Tests Completed on Advanced Generator for Wind Turbines

Control Techniques drives chosen for test rig

Wind Technologies, a new entrant to the wind turbine market, has recently completed testing on a radically different type of generator – one that has the potential to make radical cuts in the cost of operation & maintenance of wind turbines. Operating and maintenance costs are a growing issue, particularly for off-shore wind farms. The design is for a brushless doubly-fed induction generator, which not only increases the reliability of wind turbines, but also reduces the size requirement for the associated converter to one-third of the generator rating.

The technology was developed at Cambridge & Durham Universities from 1999 and a 20 kW machine was first tested in a Gazelle wind turbine in 2009 – the world’s first brushless doubly-fed generator (known as a Brushless DFIG) fitted into a wind turbine.
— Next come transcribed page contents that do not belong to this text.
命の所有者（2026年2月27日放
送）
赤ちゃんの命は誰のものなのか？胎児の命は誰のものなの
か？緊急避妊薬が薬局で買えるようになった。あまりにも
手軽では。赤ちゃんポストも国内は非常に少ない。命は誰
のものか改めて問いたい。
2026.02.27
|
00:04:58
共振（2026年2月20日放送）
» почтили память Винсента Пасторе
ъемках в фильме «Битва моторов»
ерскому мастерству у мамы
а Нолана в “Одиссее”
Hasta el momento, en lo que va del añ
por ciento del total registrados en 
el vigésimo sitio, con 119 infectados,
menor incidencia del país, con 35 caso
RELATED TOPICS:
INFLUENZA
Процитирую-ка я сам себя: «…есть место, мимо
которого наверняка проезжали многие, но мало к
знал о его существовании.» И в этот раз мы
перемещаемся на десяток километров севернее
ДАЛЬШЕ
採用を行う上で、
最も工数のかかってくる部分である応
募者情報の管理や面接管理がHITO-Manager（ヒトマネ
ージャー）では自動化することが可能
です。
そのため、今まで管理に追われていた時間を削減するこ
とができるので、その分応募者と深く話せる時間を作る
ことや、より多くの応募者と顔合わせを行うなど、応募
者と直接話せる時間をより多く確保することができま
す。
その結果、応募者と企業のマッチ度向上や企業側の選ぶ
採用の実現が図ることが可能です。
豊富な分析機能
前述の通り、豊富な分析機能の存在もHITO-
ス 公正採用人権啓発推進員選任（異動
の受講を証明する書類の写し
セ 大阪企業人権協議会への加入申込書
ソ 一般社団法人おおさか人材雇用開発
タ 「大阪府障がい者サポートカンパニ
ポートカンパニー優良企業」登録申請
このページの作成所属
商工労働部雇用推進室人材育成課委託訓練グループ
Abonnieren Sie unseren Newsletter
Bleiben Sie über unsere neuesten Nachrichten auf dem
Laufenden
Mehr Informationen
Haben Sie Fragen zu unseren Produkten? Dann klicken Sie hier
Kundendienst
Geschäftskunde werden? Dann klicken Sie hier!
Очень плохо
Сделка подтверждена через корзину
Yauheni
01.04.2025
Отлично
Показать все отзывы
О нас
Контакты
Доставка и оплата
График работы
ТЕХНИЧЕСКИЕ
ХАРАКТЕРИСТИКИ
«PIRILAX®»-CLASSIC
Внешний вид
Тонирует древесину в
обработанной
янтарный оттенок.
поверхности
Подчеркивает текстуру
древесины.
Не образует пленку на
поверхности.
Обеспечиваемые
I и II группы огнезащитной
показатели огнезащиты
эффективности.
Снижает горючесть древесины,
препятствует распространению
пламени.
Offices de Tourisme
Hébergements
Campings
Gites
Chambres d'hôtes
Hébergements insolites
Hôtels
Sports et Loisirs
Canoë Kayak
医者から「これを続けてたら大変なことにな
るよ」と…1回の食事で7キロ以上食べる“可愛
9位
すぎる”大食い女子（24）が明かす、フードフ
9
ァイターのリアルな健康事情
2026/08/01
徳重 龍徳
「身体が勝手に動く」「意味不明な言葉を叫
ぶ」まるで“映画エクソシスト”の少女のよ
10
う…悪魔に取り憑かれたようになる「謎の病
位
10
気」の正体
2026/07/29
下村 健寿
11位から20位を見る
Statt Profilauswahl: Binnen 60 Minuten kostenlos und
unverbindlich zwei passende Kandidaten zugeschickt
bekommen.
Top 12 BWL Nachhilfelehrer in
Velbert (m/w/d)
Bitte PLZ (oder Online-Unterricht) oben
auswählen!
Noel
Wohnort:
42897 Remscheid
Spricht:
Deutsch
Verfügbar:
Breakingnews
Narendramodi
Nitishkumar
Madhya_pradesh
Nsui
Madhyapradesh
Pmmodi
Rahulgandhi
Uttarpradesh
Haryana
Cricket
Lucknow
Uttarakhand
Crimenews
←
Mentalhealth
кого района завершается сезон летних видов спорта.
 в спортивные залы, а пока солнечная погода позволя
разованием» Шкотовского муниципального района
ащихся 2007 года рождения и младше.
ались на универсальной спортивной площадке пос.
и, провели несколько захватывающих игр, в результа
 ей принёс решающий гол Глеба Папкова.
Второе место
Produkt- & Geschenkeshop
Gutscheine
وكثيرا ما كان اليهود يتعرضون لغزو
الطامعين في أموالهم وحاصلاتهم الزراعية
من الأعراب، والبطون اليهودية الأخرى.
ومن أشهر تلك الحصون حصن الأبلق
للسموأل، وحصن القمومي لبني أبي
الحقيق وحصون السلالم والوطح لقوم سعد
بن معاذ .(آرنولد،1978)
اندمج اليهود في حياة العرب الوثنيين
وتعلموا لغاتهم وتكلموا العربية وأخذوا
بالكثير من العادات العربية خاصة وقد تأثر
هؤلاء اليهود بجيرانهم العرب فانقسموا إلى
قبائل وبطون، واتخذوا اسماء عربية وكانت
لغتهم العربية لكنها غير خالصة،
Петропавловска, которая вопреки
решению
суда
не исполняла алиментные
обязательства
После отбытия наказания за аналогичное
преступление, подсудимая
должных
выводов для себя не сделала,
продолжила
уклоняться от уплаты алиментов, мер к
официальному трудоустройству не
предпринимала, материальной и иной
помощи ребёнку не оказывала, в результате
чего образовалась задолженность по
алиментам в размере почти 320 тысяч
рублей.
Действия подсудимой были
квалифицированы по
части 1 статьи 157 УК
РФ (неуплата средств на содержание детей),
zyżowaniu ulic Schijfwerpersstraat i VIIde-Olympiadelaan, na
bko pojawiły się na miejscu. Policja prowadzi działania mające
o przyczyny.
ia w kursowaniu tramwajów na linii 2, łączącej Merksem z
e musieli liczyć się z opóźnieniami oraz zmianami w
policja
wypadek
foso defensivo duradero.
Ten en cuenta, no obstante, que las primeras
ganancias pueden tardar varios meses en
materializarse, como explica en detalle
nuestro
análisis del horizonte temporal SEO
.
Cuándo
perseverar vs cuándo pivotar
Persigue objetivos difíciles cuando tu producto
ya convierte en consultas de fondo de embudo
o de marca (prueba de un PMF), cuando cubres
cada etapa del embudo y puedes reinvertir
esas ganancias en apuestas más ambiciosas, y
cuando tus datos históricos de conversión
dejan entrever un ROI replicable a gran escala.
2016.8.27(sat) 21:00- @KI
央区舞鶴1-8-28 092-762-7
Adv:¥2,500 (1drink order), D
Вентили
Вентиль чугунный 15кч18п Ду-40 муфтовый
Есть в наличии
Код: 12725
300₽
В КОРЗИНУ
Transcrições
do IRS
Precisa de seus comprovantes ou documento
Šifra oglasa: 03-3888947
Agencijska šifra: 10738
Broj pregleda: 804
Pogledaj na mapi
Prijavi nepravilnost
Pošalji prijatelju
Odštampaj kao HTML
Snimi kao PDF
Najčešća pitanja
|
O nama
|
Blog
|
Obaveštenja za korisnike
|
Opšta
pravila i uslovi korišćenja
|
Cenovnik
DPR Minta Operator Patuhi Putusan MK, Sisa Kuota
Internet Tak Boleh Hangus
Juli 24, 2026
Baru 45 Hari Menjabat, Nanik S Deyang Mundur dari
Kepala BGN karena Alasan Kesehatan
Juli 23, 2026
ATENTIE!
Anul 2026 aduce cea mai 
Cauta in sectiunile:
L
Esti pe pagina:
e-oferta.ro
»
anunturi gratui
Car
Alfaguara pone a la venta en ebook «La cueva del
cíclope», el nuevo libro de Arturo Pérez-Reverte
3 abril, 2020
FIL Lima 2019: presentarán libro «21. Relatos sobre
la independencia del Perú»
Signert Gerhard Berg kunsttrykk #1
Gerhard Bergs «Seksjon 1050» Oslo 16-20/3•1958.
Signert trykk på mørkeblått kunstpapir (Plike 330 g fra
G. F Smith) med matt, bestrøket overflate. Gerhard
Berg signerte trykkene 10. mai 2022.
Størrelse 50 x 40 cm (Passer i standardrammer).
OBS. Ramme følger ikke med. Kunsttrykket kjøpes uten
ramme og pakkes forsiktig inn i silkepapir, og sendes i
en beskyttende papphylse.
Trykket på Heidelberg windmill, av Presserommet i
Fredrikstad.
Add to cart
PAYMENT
This completely proved the theoretical models, but was just the first step! With sights set on a multi-MW machine, the team opted for intensive testing of a 250 kW brushless generator, built to their specifications by ATB Laurence Scott Ltd in Norwich. Wind Technologies designed a test rig with double power feed – mains power and connection via the controlling inverter drive – with a Control Techniques Unidrive providing grid connection.

“We chose Control Techniques partly because it is a British product, but mainly because of the excellent support,” explains Dr Paul Malliband, Vice President Engineering at Wind Technologies. “It’s always possible to get hold of an engineer to help with a technical query, even during weekends. We have developed a very good relationship over the period of this project,” he adds.

Wind Technologies’ Brushless DFIG has two stator windings of different pole numbers in a single frame, chosen so that there is no direct coupling between them, in combination with a special form of rotor which can couple both fields. It has a number of benefits.

Its brushless operation drastically cuts its build cost (CAPEX) as well as the level and frequency of maintenance (OPEX) with the elimination of slip-rings and brush gear. The generator no longer requires brush carbon extraction equipment, further reducing manufacturing costs and no carbon brush dust spreads into the turbine nacelle due to brush wear. This also removes a major maintenance routine from the generator. These advantages become even more significant for off-shore wind turbines.

Because the Brushless DFIG has doubly-fed operation, it only requires a fractionally rated converter, again saving overall costs. It also shows greater compatibility with grid codes than the conventional DFIG, thereby providing further CAPEX benefits.

The Wind Technologies Brushless DFIG is, by nature, a 'medium-speed' generator, so its best operation in a wind turbine is achieved when coupled to a one or two stage gearbox. This offers an important reliability improvement by eliminating the high-speed stage(s) of the gearbox and hence simplifying the mechanical system. Independent studies have shown that Wind Technologies’ innovative drive-train solution is 10% more reliable than the conventional drive-train comprising a DFIG and a three stage gearbox.

Testing of the Brushless DFIG has recently been completed at the ATB Laurence Scott factory in Norwich. The grid-side connection is by a 90 kW Control Techniques Unidrive SP AC drive, operating in regeneration mode. Wind Technologies’ configuration provides ride-through in the event of a mains fault – up to 2 seconds – a control algorithm immediately reduces the power from the generator to zero, eliminating the need for a ‘crowbar’, used for dumping excess power. The test rig has sensors to measure rotor current, flux and rotor temperature – unusually with Bluetooth transmission of the data.

The Unidrive SP ‘Solutions Platform’ AC variable speed drive range spans 0.37 kW right up to 1.9 MW. It is configurable into five operating modes – open loop, RFC (rotor flux control), closed loop vector, servo & regenerating modes. With a range of plug-in option modules, its onboard PLC can be supplemented with programmable, specialist feedback and communication modules.

A multi-MW drive-train is now being designed by Wind Technologies’ engineering team and this will be incorporated into a wind turbine for field testing in 2013. The drive-train will include a Brushless DFIG and its associated frequency converter and control system, coupled to a two stage gearbox.